| What you will do |
Give back exactly the lines of the data below, starting with the line that has "Credit Card Reader" and going on through the line that has "Touchscreens".

Saved data entries:
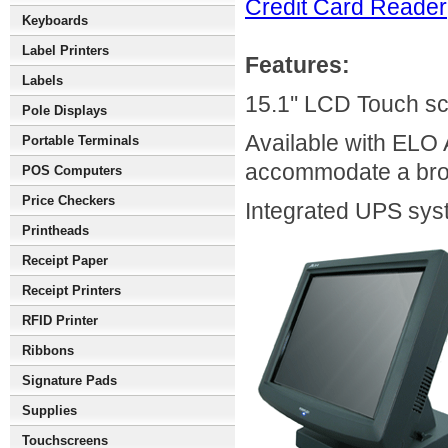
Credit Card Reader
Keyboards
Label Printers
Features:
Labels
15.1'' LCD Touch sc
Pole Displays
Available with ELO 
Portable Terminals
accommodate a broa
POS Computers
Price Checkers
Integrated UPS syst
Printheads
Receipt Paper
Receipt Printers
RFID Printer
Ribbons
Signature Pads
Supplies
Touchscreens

...

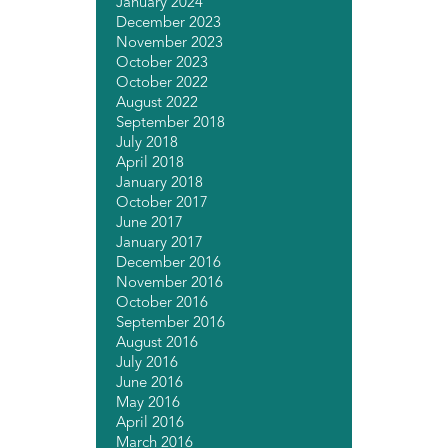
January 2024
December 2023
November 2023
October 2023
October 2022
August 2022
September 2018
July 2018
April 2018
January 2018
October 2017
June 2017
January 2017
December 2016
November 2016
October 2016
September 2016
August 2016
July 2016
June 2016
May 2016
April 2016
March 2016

| Completed exercise |
Credit Card Reader
Keyboards
Label Printers
Features:
Labels
15.1'' LCD Touch sc
Pole Displays
Available with ELO 
Portable Terminals
accommodate a broa
POS Computers
Price Checkers
Integrated UPS syst
Printheads
Receipt Paper
Receipt Printers
RFID Printer
Ribbons
Signature Pads
Supplies
Touchscreens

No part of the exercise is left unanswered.